# Maple Hill Farm 2012 Twist



## maple hill farm tina (Mar 14, 2010)

I've put off on announcing this little guy because it's been touch and go with him (his twin brother didn't make it) after a very rough kidding. Everything looks good now, though, and I'm really happy that he looks like he's going to be fine. This is the first of Phoeniz Rising White Knight's kids and his dam is Reluctant Acres Hope (AKA Jitterbug). 
He's gold and white, and he has blue eyes.


----------



## peggy (Aug 11, 2010)

Thank goodness he is going to be okay, sorry about the other one. He sure is a pretty little guy. Does he have a name?


----------



## Iwantgoats (Oct 3, 2008)

How adorable! I love blue eyes. So glad he's gonna be ok


----------



## toth boer goats (Jul 20, 2008)

Aww...so cute...congrats........ :thumb:


----------



## KW Farms (Jun 21, 2008)

Awww....


----------



## RMADairyGoats (Jun 20, 2011)

Awww! SO cute!  Congrats! :thumb:


----------



## ksalvagno (Oct 6, 2009)

Congratulations! He is adorable. Glad he is pulling through and doing well for you.


----------



## freedomstarfarm (Mar 25, 2011)

He is very cute! Glad that he seams to be doing ok. Sorry for the loss of his brother.  :hug: How is mom?


----------



## HoosierShadow (Apr 20, 2010)

How adorable is that! I am so sorry he's had such a rough start, I hope and pray he gets stronger each day and has a long happy life


----------



## Willow (Jun 12, 2011)

What a sweet boy!!!


----------



## RunAround (Feb 17, 2008)

Oh yay!!! SO glad to see offspring out of my stock!!! Looks like he got his daddy's color and his mommas eyes! How is White Knight? How's jitterbug? So SOrry you lost his brother  :hug:


----------



## liz (Oct 5, 2007)

What a handsome little guy!! So sorry you lost his brother :sigh: 

How's mama? Hope is such a pretty girl


----------



## maple hill farm tina (Mar 14, 2010)

Thanks, everyone. He's such a spunky little guy, we're absolutely in love with him. And, Ashley, you're right, he has White Knight's colors with Jitterbug's eyes. He's completely adorable. Both parents are doing well.

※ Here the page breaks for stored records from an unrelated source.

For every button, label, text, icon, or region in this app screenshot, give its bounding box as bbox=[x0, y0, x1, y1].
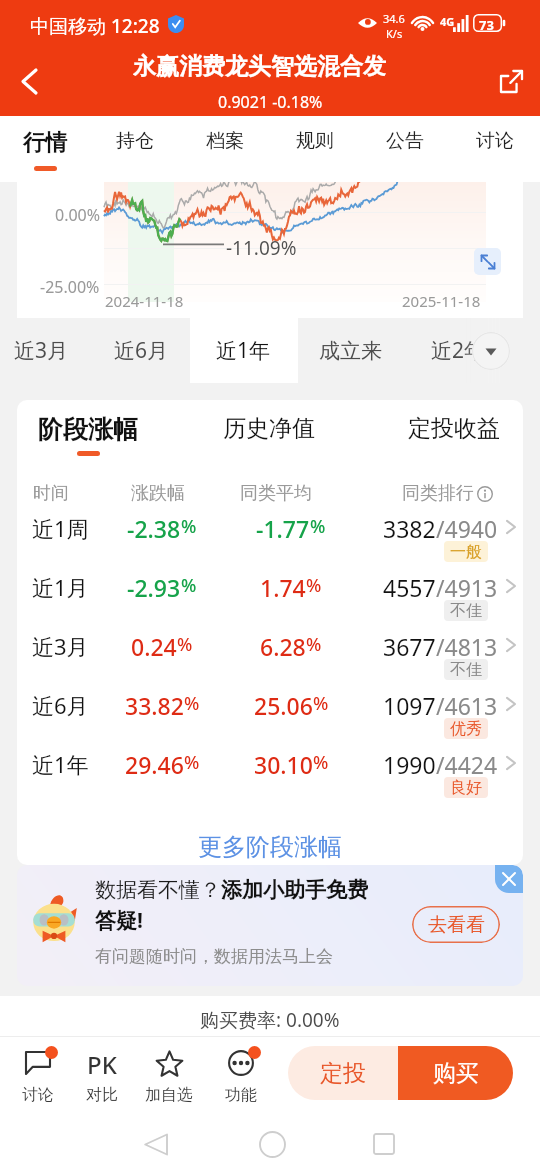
staticText: 购买费率: 0.00% bbox=[200, 1007, 340, 1033]
staticText: 添加小助手免费 bbox=[221, 877, 368, 903]
staticText: 优秀 bbox=[450, 719, 482, 739]
staticText: 中国移动 12:28 bbox=[30, 13, 160, 39]
staticText: -11.09% bbox=[226, 235, 297, 261]
button[interactable]: 近1月 bbox=[17, 554, 523, 613]
staticText: % bbox=[306, 632, 322, 657]
staticText: 近1月 bbox=[32, 572, 89, 602]
button[interactable]: Home bbox=[246, 1118, 298, 1170]
button[interactable]: 讨论 bbox=[10, 1048, 66, 1112]
staticText: 一般 bbox=[450, 542, 482, 562]
button[interactable]: 近6月 bbox=[89, 318, 193, 383]
staticText: 良好 bbox=[450, 778, 482, 798]
staticText: 2025-11-18 bbox=[402, 291, 481, 311]
staticText: /4813 bbox=[436, 631, 498, 662]
staticText: % bbox=[184, 750, 200, 775]
staticText: 25.06 bbox=[254, 690, 313, 721]
staticText: 购买 bbox=[433, 1059, 479, 1088]
button[interactable]: Share bbox=[482, 52, 540, 110]
button[interactable]: 讨论 bbox=[450, 116, 540, 182]
staticText: 近3月 bbox=[32, 631, 89, 661]
staticText: % bbox=[313, 750, 329, 775]
staticText: /4424 bbox=[436, 749, 498, 780]
button[interactable]: 更多阶段涨幅 bbox=[17, 829, 523, 865]
button[interactable]: 近1年 bbox=[17, 731, 523, 790]
staticText: 近3月 bbox=[14, 336, 69, 365]
button[interactable]: 近1年 bbox=[191, 318, 295, 383]
staticText: 1990 bbox=[383, 749, 436, 780]
staticText: K/s bbox=[386, 26, 403, 41]
staticText: 2024-11-18 bbox=[105, 291, 184, 311]
button[interactable]: 历史净值 bbox=[207, 400, 331, 462]
staticText: 33.82 bbox=[125, 690, 184, 721]
staticText: 同类平均 bbox=[240, 482, 312, 505]
staticText: 行情 bbox=[23, 129, 67, 157]
button[interactable]: 近1周 bbox=[17, 495, 523, 554]
button[interactable]: Back bbox=[130, 1118, 182, 1170]
staticText: 永赢消费龙头智选混合发起 bbox=[133, 52, 407, 79]
staticText: -2.93 bbox=[127, 572, 181, 603]
staticText: 0.24 bbox=[131, 631, 177, 662]
button[interactable]: Back bbox=[0, 52, 58, 110]
staticText: 不佳 bbox=[450, 601, 482, 621]
staticText: 历史净值 bbox=[223, 414, 315, 443]
button[interactable]: 近2年 bbox=[406, 318, 510, 383]
button[interactable]: 购买 bbox=[398, 1046, 513, 1100]
button[interactable]: 档案 bbox=[180, 116, 270, 182]
staticText: 34.6 bbox=[383, 11, 405, 26]
staticText: 近6月 bbox=[114, 336, 169, 365]
button[interactable]: 定投 bbox=[288, 1046, 398, 1100]
staticText: % bbox=[177, 632, 193, 657]
button[interactable]: 行情 bbox=[0, 116, 90, 182]
staticText: 3382 bbox=[383, 513, 436, 544]
staticText: 有问题随时问，数据用法马上会 bbox=[95, 946, 333, 967]
staticText: PK bbox=[87, 1048, 117, 1078]
staticText: 数据看不懂？ bbox=[95, 877, 221, 903]
staticText: 规则 bbox=[296, 129, 334, 153]
button[interactable]: 定投收益 bbox=[392, 400, 516, 462]
staticText: 涨跌幅 bbox=[131, 482, 185, 505]
staticText: % bbox=[306, 573, 322, 598]
staticText: 对比 bbox=[86, 1085, 118, 1105]
button[interactable]: 公告 bbox=[360, 116, 450, 182]
staticText: % bbox=[313, 691, 329, 716]
staticText: 1097 bbox=[383, 690, 436, 721]
staticText: /4613 bbox=[436, 690, 498, 721]
button[interactable]: PK bbox=[74, 1048, 130, 1112]
staticText: 73 bbox=[479, 16, 494, 34]
staticText: 近1年 bbox=[216, 336, 271, 365]
staticText: -2.38 bbox=[127, 513, 181, 544]
button[interactable]: 近3月 bbox=[0, 318, 93, 383]
button[interactable]: More ranges bbox=[472, 332, 510, 370]
staticText: 档案 bbox=[206, 129, 244, 153]
staticText: /4940 bbox=[436, 513, 498, 544]
staticText: 6.28 bbox=[260, 631, 306, 662]
staticText: 公告 bbox=[386, 129, 424, 153]
staticText: 更多阶段涨幅 bbox=[198, 832, 342, 862]
button[interactable]: 近6月 bbox=[17, 672, 523, 731]
button[interactable]: Fullscreen chart bbox=[474, 248, 501, 275]
button[interactable]: 持仓 bbox=[90, 116, 180, 182]
staticText: 讨论 bbox=[22, 1085, 54, 1105]
button[interactable]: Recents bbox=[358, 1118, 410, 1170]
staticText: 答疑! bbox=[95, 906, 143, 935]
staticText: 近6月 bbox=[32, 690, 89, 720]
button[interactable]: 规则 bbox=[270, 116, 360, 182]
button[interactable]: 加自选 bbox=[141, 1048, 197, 1112]
button[interactable]: Close bbox=[495, 865, 523, 893]
staticText: 29.46 bbox=[125, 749, 184, 780]
staticText: 持仓 bbox=[116, 129, 154, 153]
staticText: 同类排行 bbox=[402, 482, 474, 505]
button[interactable]: 去看看 bbox=[412, 906, 500, 943]
staticText: % bbox=[310, 514, 326, 539]
staticText: 近2年 bbox=[431, 336, 486, 365]
staticText: 不佳 bbox=[450, 660, 482, 680]
button[interactable]: 成立来 bbox=[298, 318, 402, 383]
staticText: 加自选 bbox=[145, 1085, 193, 1105]
button[interactable]: 阶段涨幅 bbox=[26, 400, 150, 462]
button[interactable]: 数据看不懂？ bbox=[17, 865, 523, 986]
button[interactable]: 近3月 bbox=[17, 613, 523, 672]
button[interactable]: 功能 bbox=[213, 1048, 269, 1112]
staticText: 时间 bbox=[33, 482, 69, 505]
staticText: % bbox=[181, 514, 197, 539]
staticText: 0.9021 -0.18% bbox=[218, 91, 323, 113]
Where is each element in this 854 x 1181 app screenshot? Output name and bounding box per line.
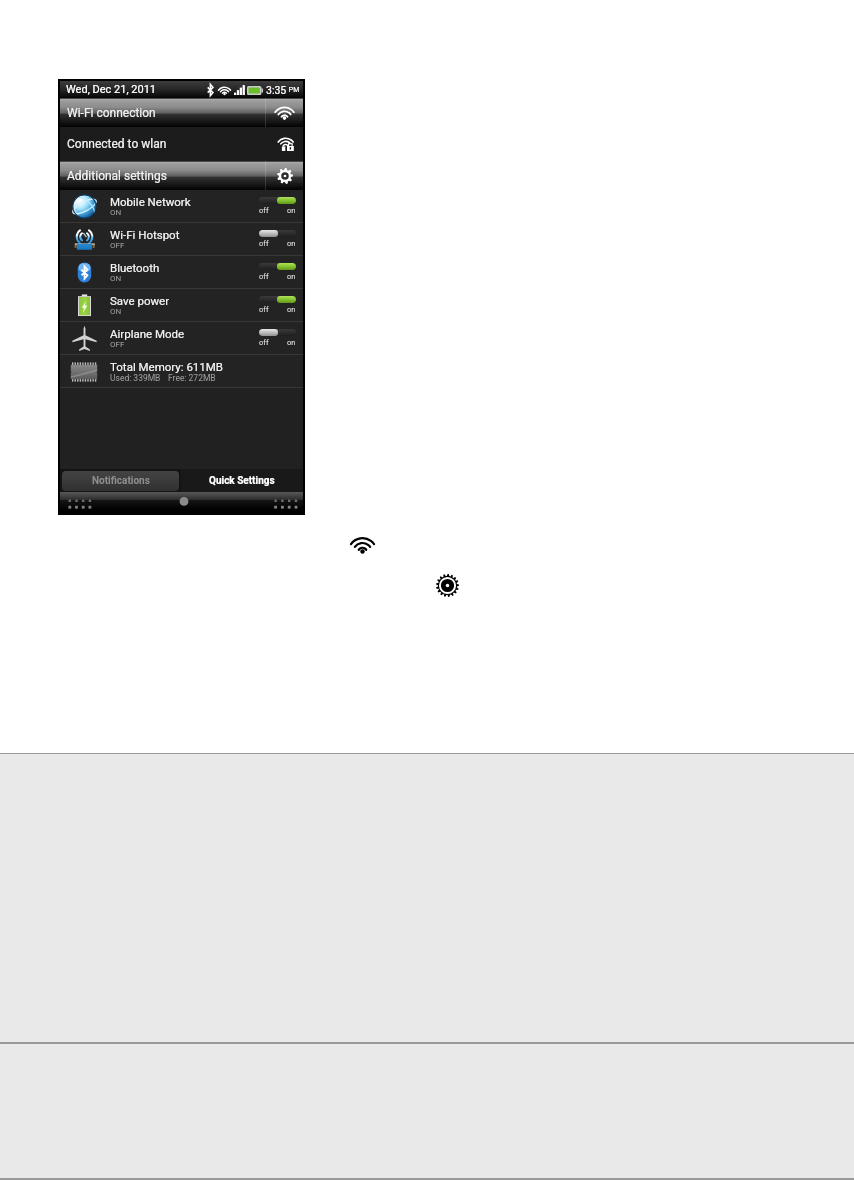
staticText: OFF xyxy=(110,241,125,250)
button[interactable]: Wi-Fi connection xyxy=(60,98,265,127)
staticText: Total Memory: 611MB xyxy=(110,360,223,373)
button[interactable]: Additional settings xyxy=(266,161,303,190)
button[interactable]: Notifications xyxy=(62,471,179,491)
button[interactable]: Wi-Fi xyxy=(351,534,374,555)
button[interactable]: Settings xyxy=(436,574,459,597)
staticText: ON xyxy=(110,307,122,316)
staticText: 3:35 xyxy=(266,84,287,96)
staticText: on xyxy=(287,239,296,248)
staticText: off xyxy=(259,338,269,347)
staticText: Used: 339MB xyxy=(110,373,161,383)
staticText: Quick Settings xyxy=(209,475,275,487)
staticText: on xyxy=(287,206,296,215)
staticText: Wi-Fi Hotspot xyxy=(110,228,180,241)
staticText: off xyxy=(259,206,269,215)
button[interactable]: Wi-Fi connection xyxy=(266,98,303,127)
staticText: on xyxy=(287,305,296,314)
staticText: ON xyxy=(110,274,122,283)
button[interactable]: Save power xyxy=(60,289,303,322)
button[interactable]: Mobile Network xyxy=(60,190,303,223)
button[interactable]: Connected to wlan xyxy=(60,127,303,161)
staticText: on xyxy=(287,338,296,347)
button[interactable]: Bluetooth xyxy=(60,256,303,289)
staticText: Wed, Dec 21, 2011 xyxy=(66,83,157,96)
button[interactable]: Quick Settings xyxy=(181,469,303,492)
staticText: Mobile Network xyxy=(110,195,191,208)
staticText: on xyxy=(287,272,296,281)
staticText: Wi-Fi connection xyxy=(67,106,156,120)
button[interactable]: Additional settings xyxy=(60,161,265,190)
staticText: off xyxy=(259,272,269,281)
staticText: Free: 272MB xyxy=(168,373,216,383)
staticText: Connected to wlan xyxy=(67,137,167,151)
staticText: PM xyxy=(287,86,300,94)
staticText: off xyxy=(259,305,269,314)
staticText: OFF xyxy=(110,340,125,349)
staticText: Bluetooth xyxy=(110,261,160,274)
staticText: Additional settings xyxy=(67,169,167,183)
staticText: ON xyxy=(110,208,122,217)
button[interactable]: Wi-Fi Hotspot xyxy=(60,223,303,256)
staticText: Airplane Mode xyxy=(110,327,185,340)
button[interactable]: Total Memory: 611MB xyxy=(60,355,303,388)
staticText: off xyxy=(259,239,269,248)
staticText: Save power xyxy=(110,294,170,307)
button[interactable]: Airplane Mode xyxy=(60,322,303,355)
staticText: Notifications xyxy=(92,475,150,487)
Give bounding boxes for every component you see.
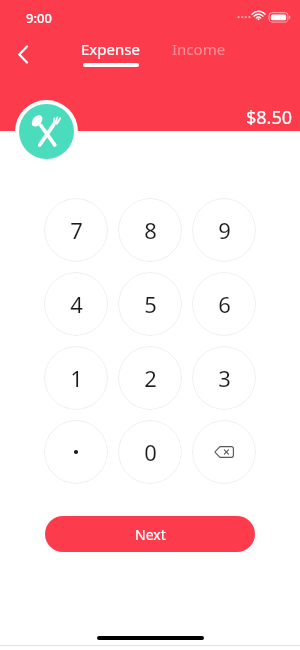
button[interactable] bbox=[44, 420, 108, 484]
button[interactable]: Category: Food bbox=[19, 104, 74, 159]
button[interactable]: Expense bbox=[73, 35, 148, 71]
staticText: 4 bbox=[70, 289, 83, 319]
button[interactable]: 3 bbox=[192, 346, 256, 410]
staticText: Income bbox=[172, 39, 226, 59]
staticText: 2 bbox=[144, 363, 157, 393]
button[interactable]: 7 bbox=[44, 198, 108, 262]
button[interactable]: 2 bbox=[118, 346, 182, 410]
staticText: 9:00 bbox=[26, 9, 52, 27]
staticText: 8 bbox=[144, 215, 157, 245]
button[interactable]: 4 bbox=[44, 272, 108, 336]
button[interactable]: Back bbox=[7, 38, 39, 70]
staticText: 6 bbox=[218, 289, 231, 319]
staticText: 1 bbox=[70, 363, 83, 393]
button[interactable]: 1 bbox=[44, 346, 108, 410]
button[interactable]: Backspace bbox=[192, 420, 256, 484]
staticText: 9 bbox=[218, 215, 231, 245]
staticText: 0 bbox=[144, 437, 157, 467]
staticText: Next bbox=[135, 525, 166, 544]
staticText: 5 bbox=[144, 289, 157, 319]
button[interactable]: 6 bbox=[192, 272, 256, 336]
staticText: 3 bbox=[218, 363, 231, 393]
button[interactable]: 9 bbox=[192, 198, 256, 262]
button[interactable]: 0 bbox=[118, 420, 182, 484]
staticText: 7 bbox=[70, 215, 83, 245]
button[interactable]: 5 bbox=[118, 272, 182, 336]
button[interactable]: Income bbox=[164, 35, 234, 63]
staticText: $8.50 bbox=[246, 105, 293, 130]
staticText: Expense bbox=[81, 39, 140, 59]
button[interactable]: Next bbox=[45, 516, 255, 552]
other: Backspace bbox=[214, 446, 234, 458]
button[interactable]: 8 bbox=[118, 198, 182, 262]
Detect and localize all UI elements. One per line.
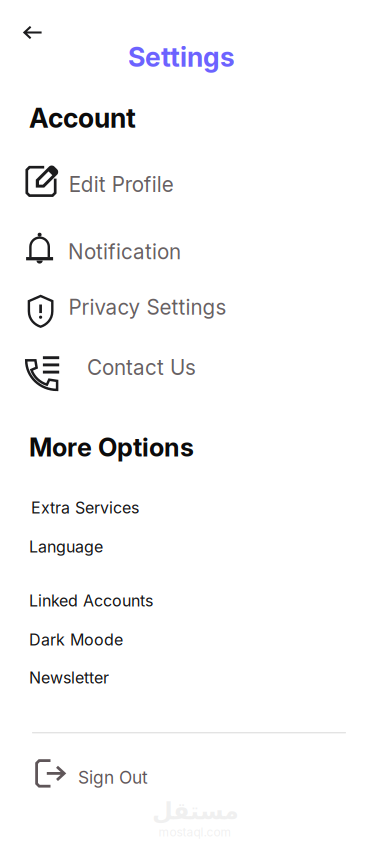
- staticText: mostaql.com: [158, 825, 232, 839]
- staticText: Extra Services: [31, 498, 139, 517]
- staticText: مستقل: [152, 797, 238, 825]
- button[interactable]: Dark Moode: [29, 621, 359, 651]
- staticText: Privacy Settings: [69, 295, 227, 320]
- staticText: More Options: [29, 432, 194, 463]
- button[interactable]: Extra Services: [31, 489, 361, 519]
- staticText: Edit Profile: [69, 172, 174, 197]
- staticText: Linked Accounts: [29, 591, 153, 610]
- button[interactable]: Notification: [26, 231, 384, 285]
- button[interactable]: Contact Us: [25, 345, 383, 399]
- button[interactable]: Edit Profile: [25, 158, 383, 212]
- staticText: Contact Us: [87, 355, 196, 380]
- button[interactable]: Language: [29, 528, 359, 558]
- button[interactable]: Privacy Settings: [28, 295, 386, 349]
- button[interactable]: Sign Out: [35, 755, 365, 793]
- staticText: Sign Out: [78, 767, 148, 788]
- staticText: Notification: [68, 239, 181, 264]
- staticText: Language: [29, 537, 103, 556]
- staticText: Settings: [128, 41, 235, 73]
- button[interactable]: Linked Accounts: [29, 582, 359, 612]
- staticText: Account: [29, 102, 136, 134]
- button[interactable]: Newsletter: [29, 659, 359, 689]
- staticText: Newsletter: [29, 668, 109, 687]
- staticText: Dark Moode: [29, 630, 123, 649]
- button[interactable]: Back: [9, 10, 53, 54]
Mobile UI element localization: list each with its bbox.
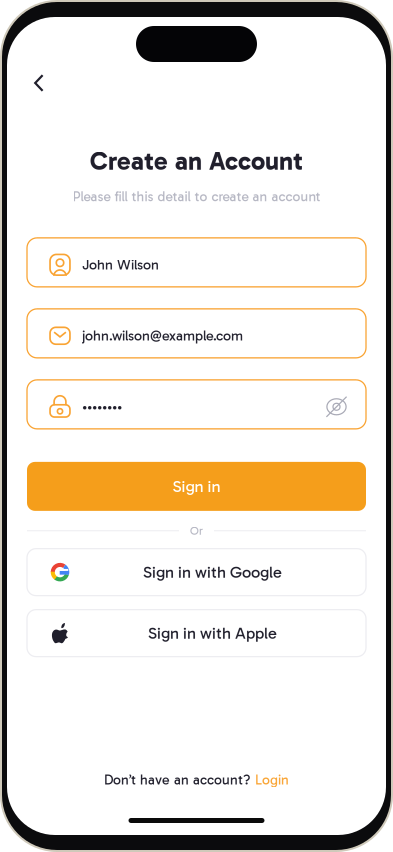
button[interactable]: Don’t have an account?	[7, 771, 386, 788]
button[interactable]: John Wilson	[27, 238, 366, 287]
staticText: Sign in with Google	[143, 562, 282, 582]
button[interactable]: ••••••••	[27, 380, 366, 429]
staticText: john.wilson@example.com	[82, 327, 243, 344]
staticText: Sign in	[172, 476, 220, 496]
staticText: Create an Account	[90, 146, 303, 176]
staticText: Or	[190, 524, 203, 538]
button[interactable]: Sign in with Google	[27, 549, 366, 596]
button[interactable]: john.wilson@example.com	[27, 309, 366, 358]
staticText: Sign in with Apple	[148, 623, 277, 643]
staticText: Login	[255, 771, 289, 788]
staticText: ••••••••	[82, 398, 122, 415]
staticText: Don’t have an account?	[104, 771, 250, 788]
staticText: Please fill this detail to create an acc…	[72, 188, 320, 205]
button[interactable]: Sign in with Apple	[27, 610, 366, 657]
button[interactable]: Back	[7, 67, 78, 99]
staticText: John Wilson	[82, 256, 159, 273]
button[interactable]: Sign in	[27, 462, 366, 511]
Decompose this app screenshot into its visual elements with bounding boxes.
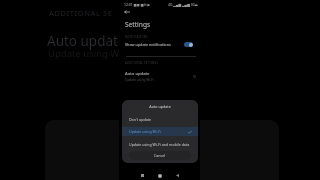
button[interactable]: Back [124,9,130,15]
staticText: Update using Wi-Fi [125,78,154,82]
staticText: Show update notifications [125,42,184,47]
staticText: Cancel [154,153,166,158]
button[interactable]: Recents [138,171,147,180]
staticText: Update using Wi-Fi [129,129,188,134]
button[interactable]: Cancel [129,151,191,160]
staticText: Settings [125,20,151,29]
button[interactable]: Back [173,171,182,180]
button[interactable]: Don't update [122,114,198,124]
staticText: Update using Wi-Fi and mobile data [129,142,190,147]
button[interactable]: Update using Wi-Fi and mobile data [122,139,198,149]
staticText: Auto update [125,71,150,77]
staticText: NOTIFICATIONS [125,35,148,39]
staticText: Don't update [129,117,152,122]
button[interactable]: Show update notifications [119,40,200,49]
staticText: 4G ▂▄▆ ▂▄▆ 92▬ [168,2,198,7]
staticText: Auto update [122,104,198,109]
staticText: ADDITIONAL SETTINGS [125,61,159,65]
staticText: 12:01 ■● ■✉ ▶ [124,2,151,7]
staticText: ADDITIONAL SE [49,8,113,18]
button[interactable]: Home [155,171,164,180]
staticText: Auto update [47,32,126,50]
staticText: Update using W [48,47,120,60]
button[interactable]: Update using Wi-Fi [122,127,198,136]
button[interactable]: Auto update [119,71,200,82]
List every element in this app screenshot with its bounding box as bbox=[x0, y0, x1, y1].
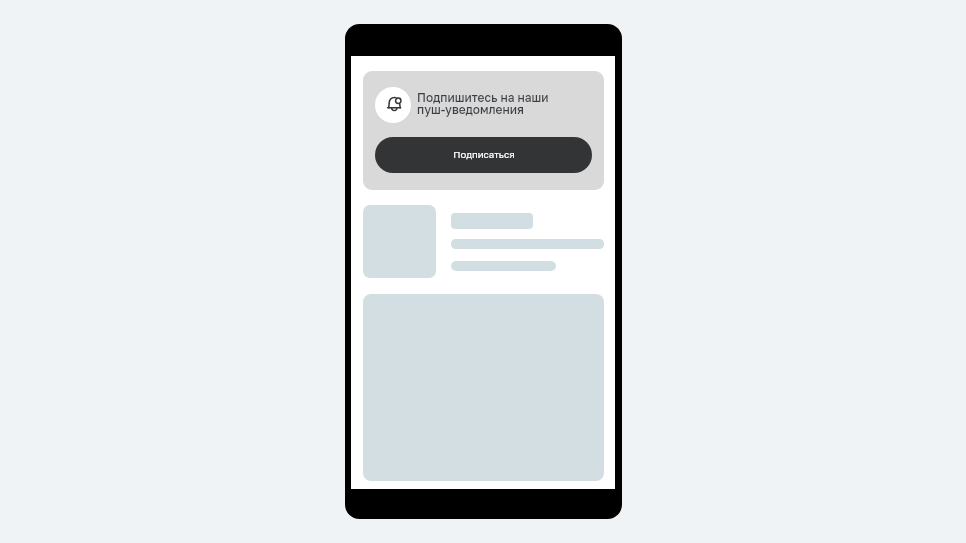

White Knight has grown into a very handsome guy. He's a BIG guy - he's already as big as our senior buck, Bailey, and White Knight's still got some growing years to go... Jitterbug is doing well. I think she was hurting pretty badly the first day or so after the twins were born, but I've been doing the whole banamine/antibiotics/B vitamin regimen with her since the kidding, and she's feeling much better.


----------



## toth boer goats (Jul 20, 2008)

:thumbup: :hi5:


----------



## DavyHollow (Jul 14, 2011)

Sooo cute! :thumb:
What names are in the works for the lil' fluffer nutter?


----------



## maple hill farm tina (Mar 14, 2010)

His name is 2012 Twist, his brother was Winter Waltz. We call him Twisty.


----------



## Mandara Farm (Sep 12, 2010)

So sorry his brother didn't make it. Twisty's adorable -- I'm so glad he's pulling through!


----------



## DavyHollow (Jul 14, 2011)

Thats a cute name for him! Very handsome boy, but sorry about his brother. :hug:


----------



## WalnutGroveFarm (Sep 27, 2008)

He is gorgeous.


----------



## maple hill farm tina (Mar 14, 2010)

Thanks, everyone! :grouphug:


----------